▶ **PROBLEM DESCRIPTION**
When you restate the data, keep every word as it is and drop the images.

Saved entries:
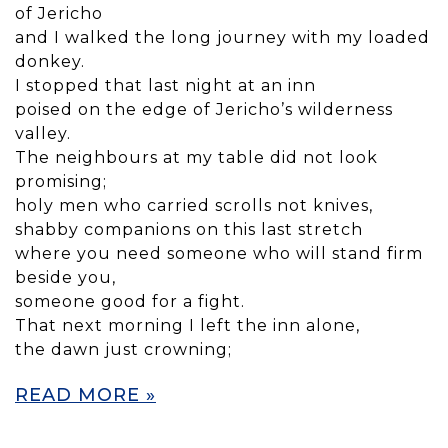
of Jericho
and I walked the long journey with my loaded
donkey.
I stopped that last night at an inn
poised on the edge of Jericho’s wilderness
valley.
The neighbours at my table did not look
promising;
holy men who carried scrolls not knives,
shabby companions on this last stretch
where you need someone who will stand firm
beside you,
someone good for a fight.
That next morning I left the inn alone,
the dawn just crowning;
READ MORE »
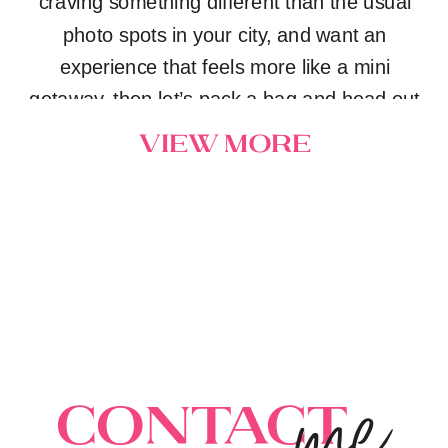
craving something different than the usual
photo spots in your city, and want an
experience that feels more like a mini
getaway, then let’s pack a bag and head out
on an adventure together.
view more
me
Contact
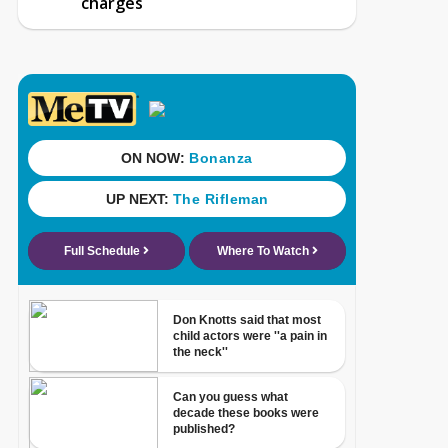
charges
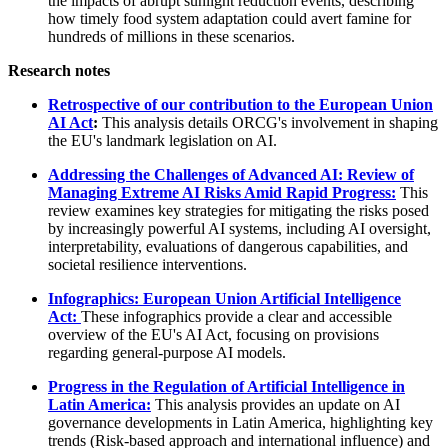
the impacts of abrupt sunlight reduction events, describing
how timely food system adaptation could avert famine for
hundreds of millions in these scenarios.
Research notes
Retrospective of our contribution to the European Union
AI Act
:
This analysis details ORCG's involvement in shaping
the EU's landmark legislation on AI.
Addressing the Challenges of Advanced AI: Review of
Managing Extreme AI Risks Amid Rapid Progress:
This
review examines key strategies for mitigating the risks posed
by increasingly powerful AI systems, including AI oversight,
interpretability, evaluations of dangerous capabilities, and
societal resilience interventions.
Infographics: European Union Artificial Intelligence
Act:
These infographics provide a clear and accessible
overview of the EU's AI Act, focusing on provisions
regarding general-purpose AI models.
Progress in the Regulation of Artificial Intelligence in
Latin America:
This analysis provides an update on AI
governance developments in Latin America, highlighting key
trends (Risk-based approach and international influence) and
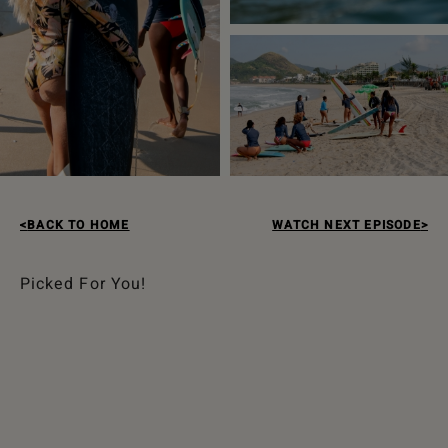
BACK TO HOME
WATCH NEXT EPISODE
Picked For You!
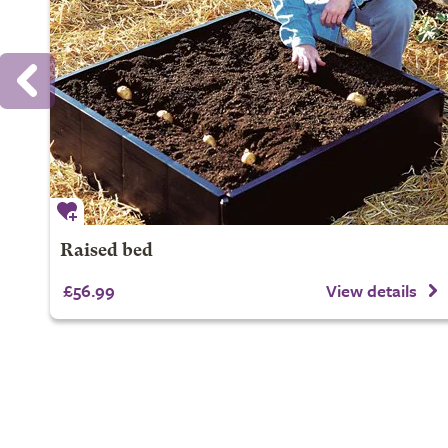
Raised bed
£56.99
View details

▶ **RESPONSE**
of Jericho
and I walked the long journey with my loaded
donkey.
I stopped that last night at an inn
poised on the edge of Jericho’s wilderness
valley.
The neighbours at my table did not look
promising;
holy men who carried scrolls not knives,
shabby companions on this last stretch
where you need someone who will stand firm
beside you,
someone good for a fight.
That next morning I left the inn alone,
the dawn just crowning;
READ MORE »
craving something different than the usual
photo spots in your city, and want an
experience that feels more like a mini
getaway, then let’s pack a bag and head out
on an adventure together.
view more
me
Contact
charges
the impacts of abrupt sunlight reduction events, describing
how timely food system adaptation could avert famine for
hundreds of millions in these scenarios.
Research notes
Retrospective of our contribution to the European Union
AI Act
:
This analysis details ORCG's involvement in shaping
the EU's landmark legislation on AI.
Addressing the Challenges of Advanced AI: Review of
Managing Extreme AI Risks Amid Rapid Progress:
This
review examines key strategies for mitigating the risks posed
by increasingly powerful AI systems, including AI oversight,
interpretability, evaluations of dangerous capabilities, and
societal resilience interventions.
Infographics: European Union Artificial Intelligence
Act:
These infographics provide a clear and accessible
overview of the EU's AI Act, focusing on provisions
regarding general-purpose AI models.
Progress in the Regulation of Artificial Intelligence in
Latin America:
This analysis provides an update on AI
governance developments in Latin America, highlighting key
trends (Risk-based approach and international influence) and
BACK TO HOME
WATCH NEXT EPISODE
Picked For You!
Raised bed
£56.99
View details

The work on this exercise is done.